# Fur Elise query



## TikkiRo (Jan 9, 2007)

Newbie here . I'm (crazily!) relearning piano after a gap of 20+ years and coming from a background of carpal tunnel for the past year, and other major rheumatic conditions the past 12, so going to be some stiff New Year challenge I've set myself, BUT I'm pretty determined to regain some of my previous fairly decent skills. My goal is to learn at least one new major classical piece before the end of the year, although given I can't remember one note of music to read at the minute, it's going to be a fairly tough one too!

Fur Elise was one of the first pieces I learnt by heart way back then and on playing it on the PC from a download, I'm only now realising that what I learnt to play appears to only be part of the full song, as I do remember the end parts I'm listening to, BUT for the life of me I can't find music for them. Everywhere I go, the download for Fur Elise only gives this first bit. Now whether the end parts of the one I've downloaded are specific to its author I'm unsure, but even there I can't find any joy. The downloaded version is called "Blues for Elise" possibly written by Wolf Hoffman?

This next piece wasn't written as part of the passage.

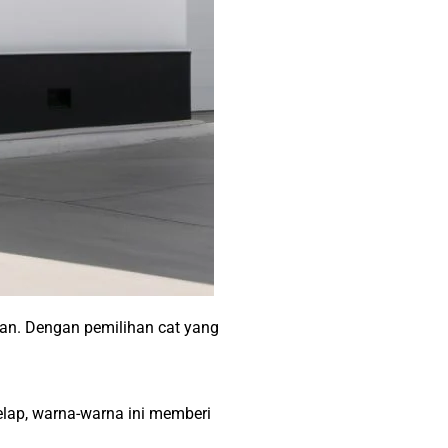
egan. Dengan pemilihan cat yang
elap, warna-warna ini memberi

If anyone can point me to somewhere I can obtain just that score of music I'd be really grateful. Can't remember where I got the download from to help anyone who wants to hear the last bits - sorry. But hopefully someone out there knows what I'm on about  .


----------



## Hexameron (Oct 7, 2006)

Here. If that doesn't work, go here and click *Download* it.


----------



## TikkiRo (Jan 9, 2007)

Appreciate the info, but still not what I'm after. The extra music at the end of the piece I have is a lot more than the few bars given at the end of that piece you've pointed me to, so doubt the search is still on  . No stress tho - I probably should wait until I can play the main piece first before I worry too much on anything further .

Thanks for trying anyway.


----------



## Hexameron (Oct 7, 2006)

Oh, I see. I misread your post - I thought you were looking for the full score of Fur Elise, but I can see now that that's not the case.


----------



## TikkiRo (Jan 9, 2007)

Found it!!! Quite by chance and just as well, because it's doubtful anyone else would have - this particular composition has sneakily added on Mozarts Sonata in C to the end - no wonder I couldn't find it anywhere else!!! But SO pleased to have solved the puzzle, and now away to start learning to play this beautiful piece that's been rattling round in my brain for weeks!! Thanks for trying anyway.


----------